I have been using CUDA for a few weeks, but I have some doubts about the allocation of blocks/warps/thread. I am studying the architecture from a didactic point of view (university project), so reaching peak performance is not my concern.
First of all, I would like to understand if I got these facts straight:
A. The programmer writes a kernel, and organize its execution in a grid of thread blocks.
B. Each block is assigned to a Streaming Multiprocessor (SM). Once assigned it cannot migrate to another SM.
C. Each SM splits its own blocks into Warps (currently with a maximum size of 32 threads). All the threads in a warp executes concurrently on the resources of the SM.
D. The actual execution of a thread is performed by the CUDA Cores contained in the SM. There is no specific mapping between threads and cores.
E. If a warp contains 20 thread, but currently there are only 16 cores available, the warp will not run.
F. On the other hand if a block contains 48 threads, it will be split into 2 warps and they will execute in parallel provided that enough memory is available.
G. If a thread starts on a core, then it is stalled for memory access or for a long floating point operation, its execution could resume on a different core.
Are they correct?
Now, I have a GeForce 560 Ti so according to the specifications it is equipped with 8 SM, each containing 48 CUDA cores (384 cores in total).
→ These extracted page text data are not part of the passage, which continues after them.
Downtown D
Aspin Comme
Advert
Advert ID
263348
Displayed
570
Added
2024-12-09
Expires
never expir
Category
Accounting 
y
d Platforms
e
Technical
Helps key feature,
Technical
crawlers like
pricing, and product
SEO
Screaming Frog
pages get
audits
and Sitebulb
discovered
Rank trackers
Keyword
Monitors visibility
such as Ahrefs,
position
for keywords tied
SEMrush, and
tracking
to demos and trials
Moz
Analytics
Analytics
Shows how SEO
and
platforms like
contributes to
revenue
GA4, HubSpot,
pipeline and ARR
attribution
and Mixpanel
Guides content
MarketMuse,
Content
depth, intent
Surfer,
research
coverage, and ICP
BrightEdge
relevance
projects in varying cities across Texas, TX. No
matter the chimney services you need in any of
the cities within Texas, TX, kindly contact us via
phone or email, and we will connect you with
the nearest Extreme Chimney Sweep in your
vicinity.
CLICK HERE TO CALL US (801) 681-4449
My goal is to make sure that every core of the architecture executes the SAME instructions. Assuming that my code will not require more register than the ones available in each SM, I imagined different approaches:
I create 8 blocks of 48 threads each, so that each SM has 1 block to execute. In this case will the 48 threads execute in parallel in the SM (exploiting all the 48 cores available for them)?
Is there any difference if I launch 64 blocks of 6 threads? (Assuming that they will be mapped evenly among the SMs)
If I “submerge” the CPU with work (creating 1024 blocks of 1024 thread each, for example) is it reasonable to assume that all the cores in the architecture will be used at a certain point, and will perform the same computations (assuming that the threads never stall)?
Is there any way to check these situations using the profiler?
Not directly at the point, but you are thinking about gpu cores that they behave the same as cpu cores.
If you are trying to fill the gpu you do not run 384 threads, but thousands of jobs. This is because there are latencies associate with memory reads.
In fact you should not worry about threads running in the same time, but rather active warps and blocks. Which means warps which are executing a specific instruction or waiting for memory to be fetched. If you want to fill the gpu you should submit blocks with more 384 or 512 threads per block. At each time you could have many warps active on a SM waiting for data.
So you are saying that probably the best approach to achieve my goal is to use the third strategy (“overload” the SMs)?
I admit that I am bit confused. In particular:
Is there any REAL relationship between a CUDA thread and a CUDA core? On traditional CPU cores, once a thread starts on a core it will stay there (ok, unless it is migrated for some reason). From the documentation and from different forum posts I am getting the idea that this relationship does not hold in CUDA. So how things actually work?
I was thinking about the dual instruction issue of the Fermi architecture. From the docs I read that Fermi cards can issue instructions from 2 warps at the same time.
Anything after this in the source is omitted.